Problem requirements ▸
Word for word, restate the lines from the one holding "Atrás de Portão" through the end of the data below, including both endpoints and nothing more.

Saved data entries ▸
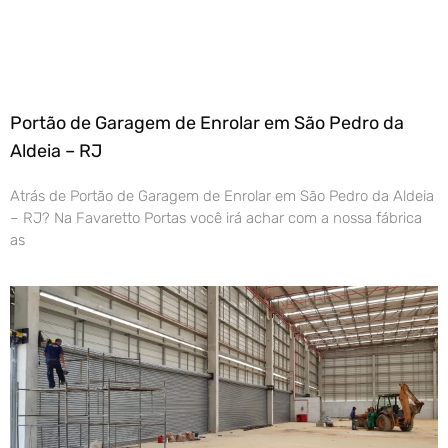
Portão de Garagem de Enrolar em São Pedro da
Aldeia – RJ
Atrás de Portão de Garagem de Enrolar em São Pedro da Aldeia
– RJ? Na Favaretto Portas você irá achar com a nossa fábrica
as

The answer ▸
Atrás de Portão de Garagem de Enrolar em São Pedro da Aldeia
– RJ? Na Favaretto Portas você irá achar com a nossa fábrica
as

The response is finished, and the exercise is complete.